Defining the Spitfire pair — as it is for the rest of the upcoming Spitfire squadron — is its use of in-house movements. The Timezoner Spitfire (we’ll call it as such for brevity) holds the distinction of being the first IWC to have the brand’s Timezoner world time complication get spun by an automatic movement. The new cal. 82760 allows switching to a different time zone by rotating the watch’s bezel, with the 24-hour display and the date adjusting at the same time. Wound by the Pellaton system and kitted with ceramic components, this 28,800vph, 60-hour power reserve calibre resides beneath a generous 46-millimeter steel case whose black dial is marked by retro elements that are instantly identifiable as IWC’s. A green textile strap ties the watch further to the brand’s — and the Spitfire plane’s — aesthetics.
The Timezoner Spitfire is limited to only 250 pieces.
The Pilot’s Watch Chronograph Spitfire is another vintage-y affair, thanks mostly to its 41-millimeter bronze case wrapping over a green dial with gold-plated hands — yes, it is pretty. But the more significant development is that the watch debuts a movement from IWC’s cal. 69000 series into the Pilot’s Watch collection. The cal. 69380 is a column wheel chronograph ticker that has an automatic, bi-directional pawl-winding system, spins at 28,800vph and has a power reserve of 46 hours.
In its latest guise, the Top Gun piece — produced by IWC in one form or another since 2007 — gets not a matte black ceramic case, but rather one made from a matte black ceramic-and-titanium composite called Ceratanium. The material is pitched to be as light and unbreakable as titanium while also as scratch-resistant as ceramic. Beating within this 44-millimeter Ceratanium case, secured to the wrist by a rubber strap inlaid with textile, is the in-house cal. 79230. This automatic movement is a double chronograph with an integrated split-second hand (handy for timing short intervals), is cocooned by a soft-iron core to protect against magnetic fields, spins at 28,800vph and can store power good enough for 44 hours.
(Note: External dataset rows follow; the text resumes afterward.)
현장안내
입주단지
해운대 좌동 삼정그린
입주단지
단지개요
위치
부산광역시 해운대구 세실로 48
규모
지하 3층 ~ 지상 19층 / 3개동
The latest development in IWC’s collaboration with the kin of French aviator and author Antoine de Saint-Exupéry — their link stretches back to 2005 — will be the introduction in SIHH of new Le Petit Prince models. Heralding the watches’ arrival is the Big Pilot’s Watch Constant-Force Tourbillon Edition Le Petit Prince (this time, we’ll curtly refer to it as the tourbillon Le Petit Prince), a genuine piece of haute horlogerie limited to just 10 examples. It is also the first in IWC’s Pilot’s Watch collect to get a constant-force tourbillon, an innovation of the brand that is said to constantly re-tension the balance spring. Combining this with the gravity-defying capability of a tourbillon means better timekeeping.
The in-house cal. 94895 into which this constant-force tourbillon also features a perpetual moonphase display, which is computed to lose only a day in 577.5 years. Two barrels ensure this 18,800vph movement has enough power for 96 hours.
Another IWC-first for the tourbillon Le Petit Prince is its use of an 18-carat hard, red-gold case (sized 46.2 millimeters across), which is expected to be up to 10 times more wear-resistant than conventional red gold.
Incidentally, both Spitfire models, along with the Top Gun Ceratanium and the tourbillon Le Petit Prince, were unveiled at the Goodwood estate in England. IWC and Goodwood Aviation have been partners for several years now, and the former’s aerodrome is the site of the world’s first official Spitfire flying academy. The place is also where the debut round-the-world flight in a Spitfire, dubbed the “Silver Spitfire – The Longest Flight” project, in which IWC is the main sponsor, will take off.
Clearly, IWC picked a suitable venue in which to announce the new Pilot’s Watch pieces prior to boarding their SIHH flight.